It's The 1%
On Thursday, David Brooks was exorcised about emphasis on socio-economic inequality rather than "mobility (and) individual and family aspiration." He hasn't noticed that it's primarily those who address the issue of inequality who propose policies and programs pertaining to mobility and individual and family aspiration. He claims
Fourth, the income inequality frame needlessly polarizes the debate. There is a growing consensus that government should be doing more to help increase social mobility for the less affluent. Even conservative Republicans are signing on to this. The income inequality language introduces a class conflict element to this discussion...
Some on the left have always tried to introduce a more class-conscious style of politics. These efforts never pan out. America has always done better, liberals have always done better, when we are all focused on opportunity and mobility, not inequality, on individual and family aspiration, not class-consciousness.

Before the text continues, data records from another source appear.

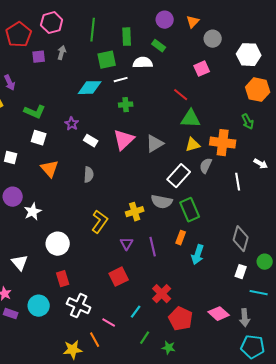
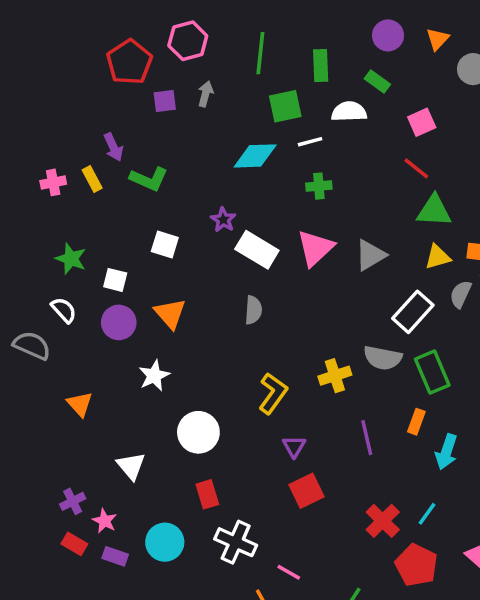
pink square: (202, 69) -> (422, 122), moved
green L-shape: (35, 112) -> (149, 179), moved
white rectangle: (91, 141) -> (257, 250), size x1.6
orange triangle: (50, 169) -> (170, 314), moved
purple circle: (13, 197) -> (119, 322), moved
purple triangle: (127, 244) -> (294, 446), moved
cyan line: (136, 312) -> (427, 514), moved

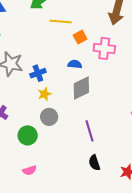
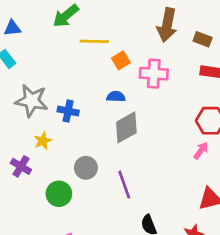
blue cross: (38, 73) -> (68, 111), turned 35
yellow star: (45, 94) -> (43, 141), moved
purple line: (89, 131) -> (124, 185), moved

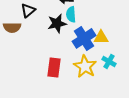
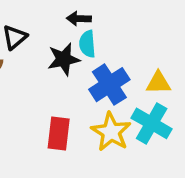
yellow triangle: (101, 37) -> (158, 83), moved
cyan cross: (109, 61) -> (152, 123), size x1.6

Paul Krugman responded by noting that Brooks was misleading readers by focusing on the top 5%, rather than the top 1%, of the income distribution and offered the table below from economists Piketty and Saez:
The Nobel Prize-winning economist explains
If you look at the bottom 4 percent of the top 5, you see good but not spectacular income gains. These are the kinds of gains that you might be able to explain in terms of skills, assortative mating, and so on. But the top 1 percent is in a different universe altogether. And in fact the gains within the top 1 percent are concentrated in an even smaller group: this is a Pareto distribution thing, in which the higher the income the greater the percentage gains.
Without directly pointing his finger at his New York Times' colleague, Krugman recognized that Brooks was fronting for the Masters of the Universe in the commercial and business capital of the world. He remarks "using wider definitions than the one percent is, in effect, diluting the wolves of Wall Street by lumping them in with the upper middle class. Not the same story at all." Ironically, Brooks himself was waging class warfare.
Brooks also engages in a sort of class warfare when he accurately cites "no jobs for young men" as a serious problem while neglecting low wages. As of August (according to the Social Security Administration), fully 40% of all U.S. workers were earning less than $10.74, what the 1968 minimum wage of $1.60 per hour would be in today's dollars. If the federal minimum wage had kept up with inflation since the late 1960s, it would have been $10.52 per hour in 2012; if it had kept pace with productivity since 1960, it would have been $21.72 in 2012.
But Brooks' most entertaining, if completely subjective, claim is that the U.S.A. and liberals always have done better when eschewing class-based politics. This was put to the test, however, several decades ago, when a fellow maintained "These economic royalists complain that we seek to overthrow the institutions of America. What they really complain of is that we seek to take away their power." He stated additionally
For too many of us the political equality we once had won was meaningless in the face of economic inequality. A small group had concentrated into their own hands an almost complete control over other people's property, other people's money, other people's labor — other people's lives. For too many of us life was no longer free; liberty no longer real; men could no longer follow the pursuit of happiness.
The previous year he had noted
Great accumulations of wealth cannot be justified on the basis of personal and family security. In the last analysis such accumulations amount to the perpetuation of great and undesirable concentration of control in a relatively few individuals over the employment and welfare of many, many others.
Franklin Delano Roosevelt won four terms aided by such rhetoric of "class consciousness," which exceeds what even socialist/Independent Bernie Sanders could say today. And America did fine, too.